In der österreichischen Tageszeitung "Die Presse" stand zu lesen: "Ich stehe zum Ohrenzieher. Wozu ich wirklich stehe, ist der Ohrenzieher als strengste Sanktion: Da wird M. nach ,1, 2, 3‘ am Ohr gezogen. Nicht fest, aber doch. Nun, nachdem seine Trotzphase, die moderat war, vorbei ist, ist das fast nimmer nötig. Die (seltene) Androhung wirkt heute noch immer." Und weiter: "Totale Gewaltfreiheit in der Erziehung ist ein infantil-romantischer, militant-pazifistischer Irrglaube, wie die Idee der Gewaltfreiheit in der Welt, da ändert auch das gesetzliche Gewaltverbot nichts. Ich habe manch gewaltfrei erzogenes Kind erlebt, die neigen zu Rücksichtslosigkeit und verbreiten oft negative Schwingungen."

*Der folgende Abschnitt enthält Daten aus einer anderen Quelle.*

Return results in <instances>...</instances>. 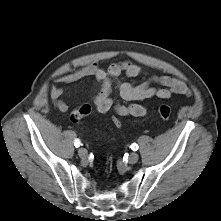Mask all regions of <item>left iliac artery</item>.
<instances>
[{
  "label": "left iliac artery",
  "instance_id": "left-iliac-artery-1",
  "mask_svg": "<svg viewBox=\"0 0 221 221\" xmlns=\"http://www.w3.org/2000/svg\"><path fill=\"white\" fill-rule=\"evenodd\" d=\"M130 147L133 151H137L139 148V146L136 143H133Z\"/></svg>",
  "mask_w": 221,
  "mask_h": 221
}]
</instances>
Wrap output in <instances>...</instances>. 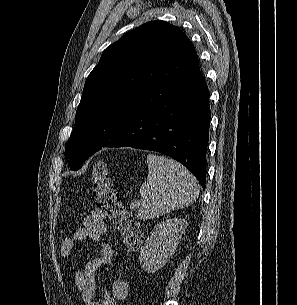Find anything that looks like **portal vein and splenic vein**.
Masks as SVG:
<instances>
[{
	"instance_id": "obj_1",
	"label": "portal vein and splenic vein",
	"mask_w": 297,
	"mask_h": 305,
	"mask_svg": "<svg viewBox=\"0 0 297 305\" xmlns=\"http://www.w3.org/2000/svg\"><path fill=\"white\" fill-rule=\"evenodd\" d=\"M137 204H132L131 207L134 208Z\"/></svg>"
}]
</instances>
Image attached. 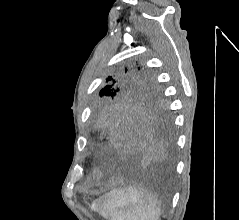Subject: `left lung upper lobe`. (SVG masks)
<instances>
[{
  "label": "left lung upper lobe",
  "instance_id": "5c2ea615",
  "mask_svg": "<svg viewBox=\"0 0 239 220\" xmlns=\"http://www.w3.org/2000/svg\"><path fill=\"white\" fill-rule=\"evenodd\" d=\"M152 77V73L141 65L118 70L109 76L99 92L100 99L93 106L94 124L103 110L116 106L133 110L146 108L164 113L165 100Z\"/></svg>",
  "mask_w": 239,
  "mask_h": 220
}]
</instances>
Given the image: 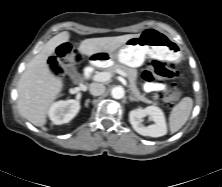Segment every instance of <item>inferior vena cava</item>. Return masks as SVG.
Wrapping results in <instances>:
<instances>
[{"label": "inferior vena cava", "mask_w": 222, "mask_h": 187, "mask_svg": "<svg viewBox=\"0 0 222 187\" xmlns=\"http://www.w3.org/2000/svg\"><path fill=\"white\" fill-rule=\"evenodd\" d=\"M89 91L93 96H99L105 92V86L101 83H92L90 84Z\"/></svg>", "instance_id": "inferior-vena-cava-1"}]
</instances>
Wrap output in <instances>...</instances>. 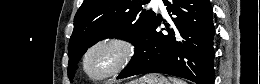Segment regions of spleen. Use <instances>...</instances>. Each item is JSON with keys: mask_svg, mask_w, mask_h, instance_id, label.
<instances>
[{"mask_svg": "<svg viewBox=\"0 0 260 84\" xmlns=\"http://www.w3.org/2000/svg\"><path fill=\"white\" fill-rule=\"evenodd\" d=\"M170 80L172 81L173 84H186V82L181 79L170 77Z\"/></svg>", "mask_w": 260, "mask_h": 84, "instance_id": "obj_1", "label": "spleen"}]
</instances>
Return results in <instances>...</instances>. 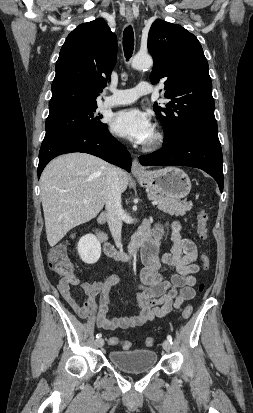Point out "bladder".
Returning a JSON list of instances; mask_svg holds the SVG:
<instances>
[{
  "instance_id": "bladder-1",
  "label": "bladder",
  "mask_w": 253,
  "mask_h": 413,
  "mask_svg": "<svg viewBox=\"0 0 253 413\" xmlns=\"http://www.w3.org/2000/svg\"><path fill=\"white\" fill-rule=\"evenodd\" d=\"M109 361L116 368L127 373H144L157 363V353L152 349L112 350Z\"/></svg>"
}]
</instances>
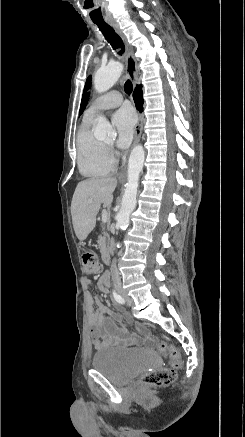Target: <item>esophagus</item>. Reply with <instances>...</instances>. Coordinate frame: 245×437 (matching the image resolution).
Segmentation results:
<instances>
[{"instance_id":"esophagus-1","label":"esophagus","mask_w":245,"mask_h":437,"mask_svg":"<svg viewBox=\"0 0 245 437\" xmlns=\"http://www.w3.org/2000/svg\"><path fill=\"white\" fill-rule=\"evenodd\" d=\"M109 24L114 28V30L120 36V38L122 39V41L125 45V49H126V52H125L126 73H127L128 77L135 83L138 68H137V60L134 56L133 48L128 43L127 38L124 35V33L122 32V30L120 29L119 25L115 22H110ZM142 129H143V115L141 113H139L138 120H137V123L135 126L134 145L140 140V137L142 134ZM123 174H124V169L120 172L119 177H122Z\"/></svg>"}]
</instances>
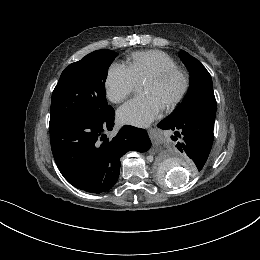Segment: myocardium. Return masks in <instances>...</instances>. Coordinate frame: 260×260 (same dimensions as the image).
<instances>
[{"label":"myocardium","instance_id":"obj_1","mask_svg":"<svg viewBox=\"0 0 260 260\" xmlns=\"http://www.w3.org/2000/svg\"><path fill=\"white\" fill-rule=\"evenodd\" d=\"M176 75H178L182 78L183 85H182L180 92L172 100H170L168 103L165 104V107H167V108L175 107L186 96V94L189 90V87H190V78H189L188 73L180 68H171V69H166V70L160 71L146 79V82L160 84V83L166 81L167 79H169L173 76H176Z\"/></svg>","mask_w":260,"mask_h":260}]
</instances>
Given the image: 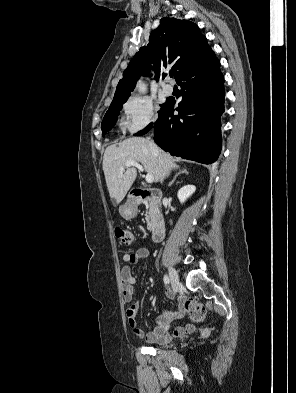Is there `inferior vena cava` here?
I'll return each mask as SVG.
<instances>
[{
    "mask_svg": "<svg viewBox=\"0 0 296 393\" xmlns=\"http://www.w3.org/2000/svg\"><path fill=\"white\" fill-rule=\"evenodd\" d=\"M150 148H151L152 152L157 156V160H158L159 165L163 166V161H162V159H161V157L159 155L157 146L155 145L154 142L150 143Z\"/></svg>",
    "mask_w": 296,
    "mask_h": 393,
    "instance_id": "602c4592",
    "label": "inferior vena cava"
}]
</instances>
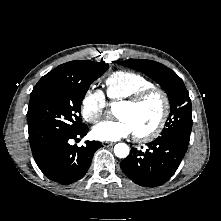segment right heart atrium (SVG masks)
Listing matches in <instances>:
<instances>
[{
    "mask_svg": "<svg viewBox=\"0 0 221 221\" xmlns=\"http://www.w3.org/2000/svg\"><path fill=\"white\" fill-rule=\"evenodd\" d=\"M106 108L104 93L99 89H89L81 100L80 112L86 122L95 124L102 118Z\"/></svg>",
    "mask_w": 221,
    "mask_h": 221,
    "instance_id": "right-heart-atrium-1",
    "label": "right heart atrium"
}]
</instances>
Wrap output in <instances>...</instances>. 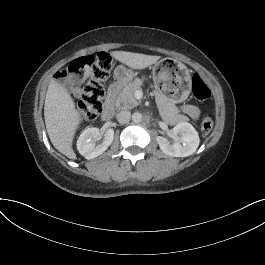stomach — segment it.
I'll use <instances>...</instances> for the list:
<instances>
[{"instance_id": "stomach-1", "label": "stomach", "mask_w": 265, "mask_h": 265, "mask_svg": "<svg viewBox=\"0 0 265 265\" xmlns=\"http://www.w3.org/2000/svg\"><path fill=\"white\" fill-rule=\"evenodd\" d=\"M132 71L118 66L114 71L115 79L126 83L132 79ZM153 81L157 92L165 95L174 104L185 101L191 91V73L181 62L164 58L153 67Z\"/></svg>"}]
</instances>
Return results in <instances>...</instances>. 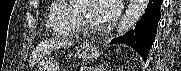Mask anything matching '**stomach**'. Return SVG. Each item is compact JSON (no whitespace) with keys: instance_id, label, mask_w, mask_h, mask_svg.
Segmentation results:
<instances>
[{"instance_id":"1","label":"stomach","mask_w":181,"mask_h":71,"mask_svg":"<svg viewBox=\"0 0 181 71\" xmlns=\"http://www.w3.org/2000/svg\"><path fill=\"white\" fill-rule=\"evenodd\" d=\"M77 55L82 60L93 61L100 56V51L92 45L84 44L78 48ZM56 69V66L50 61H44L39 66V71H57Z\"/></svg>"}]
</instances>
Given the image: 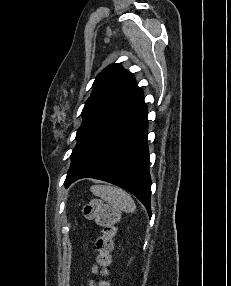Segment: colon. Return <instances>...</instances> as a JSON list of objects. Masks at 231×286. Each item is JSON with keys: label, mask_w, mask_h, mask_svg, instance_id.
I'll return each instance as SVG.
<instances>
[{"label": "colon", "mask_w": 231, "mask_h": 286, "mask_svg": "<svg viewBox=\"0 0 231 286\" xmlns=\"http://www.w3.org/2000/svg\"><path fill=\"white\" fill-rule=\"evenodd\" d=\"M83 213L87 219L102 227V234L96 241L97 261L101 266V279L98 286H110L107 276L109 275V265L111 263L113 238L116 234L120 213L116 207L100 199H94L87 203L83 208Z\"/></svg>", "instance_id": "1"}]
</instances>
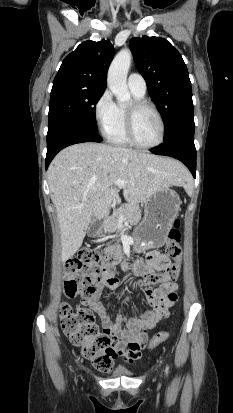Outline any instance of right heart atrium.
Here are the masks:
<instances>
[{"label":"right heart atrium","instance_id":"right-heart-atrium-1","mask_svg":"<svg viewBox=\"0 0 233 413\" xmlns=\"http://www.w3.org/2000/svg\"><path fill=\"white\" fill-rule=\"evenodd\" d=\"M117 105L112 94L105 90L96 100L93 108L95 122L103 134H107L115 122Z\"/></svg>","mask_w":233,"mask_h":413}]
</instances>
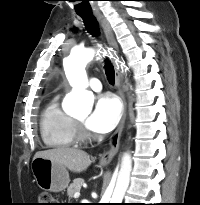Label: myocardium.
<instances>
[{
    "instance_id": "myocardium-1",
    "label": "myocardium",
    "mask_w": 200,
    "mask_h": 205,
    "mask_svg": "<svg viewBox=\"0 0 200 205\" xmlns=\"http://www.w3.org/2000/svg\"><path fill=\"white\" fill-rule=\"evenodd\" d=\"M75 126V135L78 140L85 141L91 138L90 133L87 131L84 123L80 120L73 119Z\"/></svg>"
}]
</instances>
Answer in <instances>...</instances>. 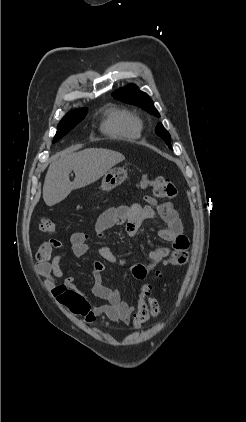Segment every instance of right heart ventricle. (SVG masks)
<instances>
[{
	"label": "right heart ventricle",
	"mask_w": 246,
	"mask_h": 422,
	"mask_svg": "<svg viewBox=\"0 0 246 422\" xmlns=\"http://www.w3.org/2000/svg\"><path fill=\"white\" fill-rule=\"evenodd\" d=\"M143 124L136 113L111 105L101 122V130L110 136L137 139L141 136Z\"/></svg>",
	"instance_id": "e07e8e85"
}]
</instances>
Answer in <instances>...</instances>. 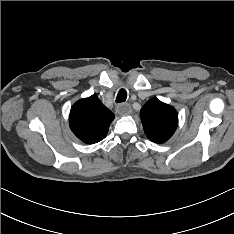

Die Führung der "Presse" hat sich für diesen Text entschuldigt - zumindest. Später auch der Autor und es mit Eile bei der Produktion erklärt, dass er in einem Artikel unter der Nennung des Namens seines dreijährigen Kindes und seiner Frau berichtet, wie er das kleine Kind übers Knie legt und so bestraft.
Kein Stress und kein Zeitdruck dieser Welt vermögen es, solche Fehlleistungen zu produzieren, außer man ist persönlich davon überzeugt, dass körperliche Gewalt bei Kindern ein legitimes Erziehungsinstrument ist und/oder dass derartige üble Ansichten einem gewissen Teil der Leserschaft gut gefallen könnten. So nach dem Motto: Dann bedienen wir auch jene, für die die "g'sunde Watschn" noch immer ein gutes Mittel in der Erziehung ist. Eine derartige Anbiederung an eine bestimmte Klientel ist erbärmlich. Welcher Geist herrscht hier, dass einer auch nur glauben kann, dies schreiben zu dürfen? Um deutlich zu werden: In Österreich ist jede Form von Gewaltanwendung gegen Kinder als Erziehungsmittel seit 1989 gesetzlich verboten.
Doch wir erleben derzeit auch bei anderen gesellschaftskritischen Themen, etwa bei der Geschlechterfrage, dass man nur blöd genug und aggressiv genug gegen Schwächere oder Benachteiligte schreiben muss, um Aufmerksamkeit zu erheischen. Denn da werde endlich gesagt, was sich die meisten denken, sich aber angesichts der grassierenden politischen Korrektheit kaum mehr jemand zu sagen traut, heißt es. Weit gefehlt. Die Menschen in diesem Land sind nicht annähernd so reaktionär, so gefühllos und degeneriert, wie einem dies manch selbst ernannte Intellektuelle in ihrer Hilflosigkeit, aber nach Applaus heischend glauben machen wollen.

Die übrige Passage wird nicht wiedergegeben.